Lessons Learned From Army's Approach To Inactivating the 9th Division
NSIAD-92-78: Published: Jun 9, 1992. Publicly Released: Jun 9, 1992.
- Full Report:
GAO assessed the Army's inactivation of the 9th Infantry Division at Fort Lewis, Washington, and activation of a separate motorized brigade from division assets, to determine whether the Army's personnel and equipment practices had implications for future downsizing and restructuring efforts.

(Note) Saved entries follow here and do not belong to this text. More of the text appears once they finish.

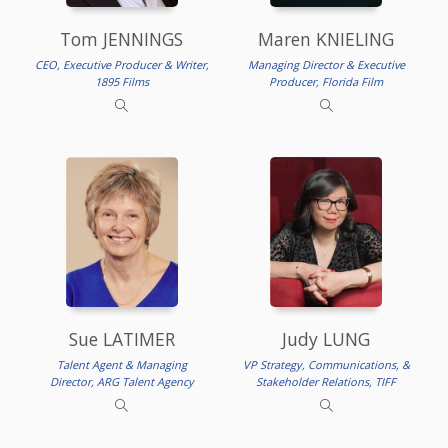
Tom JENNINGS
Maren KNIELING
CEO, Executive Producer & Writer,
Managing Director & Executive
1895 Films
Producer, Florida Film
Sue LATIMER
Judy LUNG
Talent Agent & Managing
VP Strategy, Communications, &
Director, ARG Talent Agency
Stakeholder Relations, TIFF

GAO found that: (1) Fort Lewis officials chose an inactivation approach that emphasized maintaining readiness, minimizing reassignment hardships for soldiers and their families, and minimizing time spent to prepare equipment for return or transfer; (2) Fort Lewis personnel practices included laterally transferring troops from inactivated units to units that would transition to the new brigade, and reassigning troops to other Fort Lewis units; (3) Fort Lewis equipment management practices included requiring the return of mission-capable equipment to the installation supply system, exercising flexibility about maintenance schedules, and accepting non-working but repairable weapons into the installation supply system; (4) about 67 percent of troops from inactivated units were reassigned at Fort Lewis; (5) the fact that most of the troop reductions occurred after activation of the new brigade suggests that there is a trade-off between maintaining readiness and achieving rapid personnel reductions; and (6) although the Fort's modified equipment maintenance policy resulted in quick relocation of division equipment, it exacerbated maintenance and repair backlogs and shifted some repair work to the Fort, where repair costs are higher.